Bpifrance accompagne par exemple les entreprises dans leur adoption de l'intelligence artificielle dans le cadre du dispositif « IA Booster ». La DGE conduit par ailleurs plusieurs actions qui visent à faciliter les échanges entre les développeurs d'outils d'intelligence artificielle générative et les professionnels du droit. Elle envisage au surplus de conduire des actions de communication spécifiques à ce secteur et de recenser les solutions d'intelligence artificielle générative juridiques pour sensibiliser les acteurs. Les rapporteurs recommandent à ce titre de créer un label public à la destination des éditeurs juridiques et des jeunes entreprises innovantes du secteur pour favoriser l'adoption de leurs produits par les professionnels du droit. Plus largement, ils préconisent de poursuivre, améliorer et canaliser l'accompagnement que l'État apporte aux acteurs du secteur de la legaltech et aux éditeurs juridiques.

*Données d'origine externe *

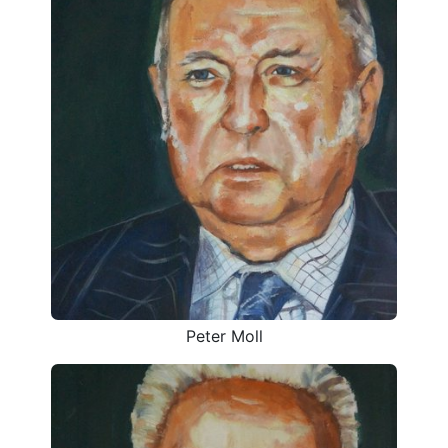
Peter Moll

C. L'ÉTAT ET LES ACTEURS DU SECTEUR S'ACCORDENT TOUS QUANT AU BESOIN DE STABILITÉ NORMATIVE
Les outils d'intelligence artificielle générative doivent respecter un cadre juridique déjà fourni, qui repose tant sur des textes spécifiques à cette technologie, que sur des réglementations relatives au traitement des données à caractère personnel. Le règlement européen sur l'intelligence artificielle (RIA), entré en vigueur le 1er août 2024, connaîtra une application progressive, entre février 2025 et août 2027. Il range par exemple les algorithmes utilisés par l'administration de la justice parmi les logiciels « à haut risque », qui obéissent au régime le plus restrictif de ce règlement - outre les cas d'interdiction de recours à cette technologie. Les logiciels d'intelligence artificielle générative doivent au surplus obéir au RGPD, qui interdit par exemple le profilage et l'automatisation de toute décision, et à la loi « Informatique et libertés » qui fut révisée en cohérence avec la réglementation européenne.

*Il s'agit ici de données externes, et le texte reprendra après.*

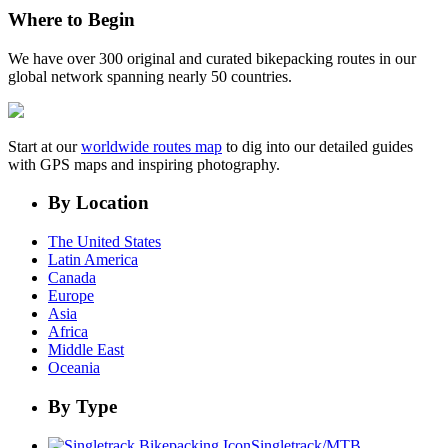
Where to Begin
We have over 300 original and curated bikepacking routes in our
global network spanning nearly 50 countries.
Start at our
worldwide routes map
to dig into our detailed guides
with GPS maps and inspiring photography.
By Location
The United States
Latin America
Canada
Europe
Asia
Africa
Middle East
Oceania
By Type
Singletrack/MTB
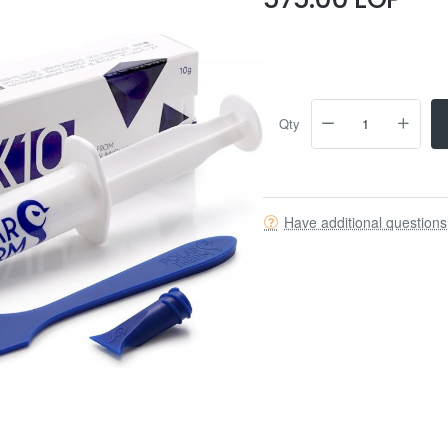
Qty
Have additional question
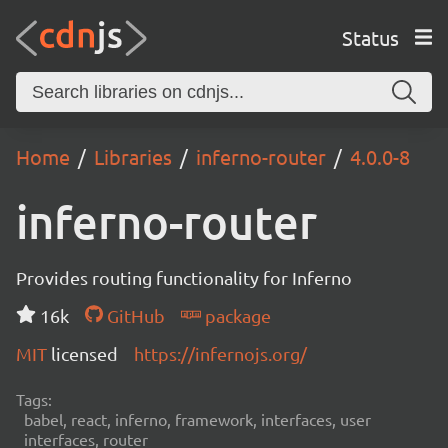
Status
Home
Libraries
inferno-router
4.0.0-8
inferno-router
Provides routing functionality for Inferno
16k
GitHub
package
MIT
licensed
https://infernojs.org/
Tags:
babel, react, inferno, framework, interfaces, user
interfaces, router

Les professionnels du droit doivent par ailleurs respecter les principes déontologiques propres à leur métier, lesquels s'appliquent aussi à leur utilisation des logiciels d'intelligence artificielle générative. L'essentiel des personnes auditionnées par les rapporteurs a à ce titre précisé que des codes de bonne conduite spécifiques à l'usage de cette technologie sont en voie d'élaboration, ce qui fournira une garantie supplémentaire d'un usage approprié de ces outils. Aussi, les professionnels du droit ont unanimement exprimé leur souhait que l'État observe une stabilité normative en la matière, qu'il s'agisse du cadre législatif général ou de potentielles réglementations spécifiques à l'application de l'intelligence artificielle générative au secteur juridique. Les rapporteurs partagent cette appréciation et considèrent qu'il serait inopportun de légiférer avant même que le RIA ne soit entièrement entré en application - et tandis que cette technologie connaît des évolutions si fréquentes.

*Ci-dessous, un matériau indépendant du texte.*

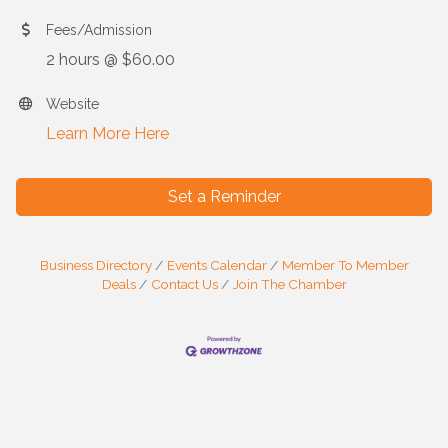
Fees/Admission
2 hours @ $60.00
Website
Learn More Here
Set a Reminder
Business Directory
Events Calendar
Member To Member
Deals
Contact Us
Join The Chamber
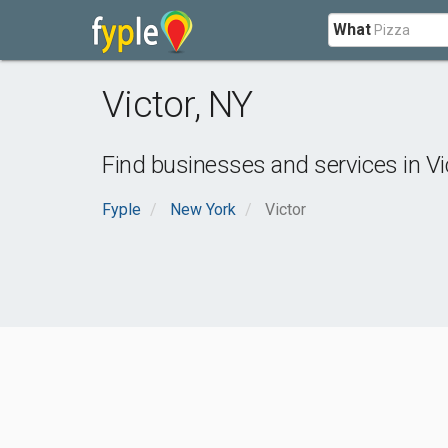
What
Victor
,
NY
Find businesses and services in
Vi
Fyple
New York
Victor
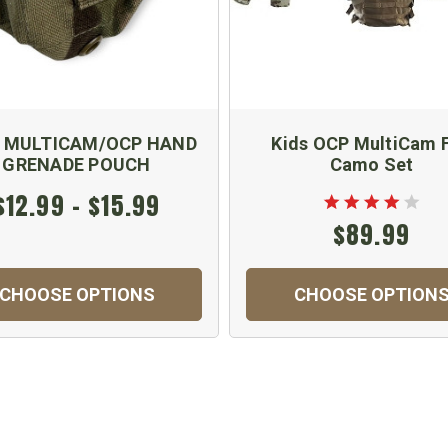
 MULTICAM/OCP HAND
Kids OCP MultiCam F
GRENADE POUCH
Camo Set
$12.99 - $15.99
$89.99
CHOOSE OPTIONS
CHOOSE OPTION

* 1 Ces deux principes ont été explicitement mentionnés pour la première fois par le Conseil constitutionnel dans sa décision n° 99-421 DC du 16 décembre 1999 sur la loi portant habilitation du Gouvernement à procéder, par ordonnances, à l'adoption de la partie législative de certains codes.
* 2 Voir la proposition n° 2.
* 3 Voir infra, pp. 13-15.
* 4 Ces termes ont été employés par Christophe Barret, procureur général près la cour d'appel de Grenoble.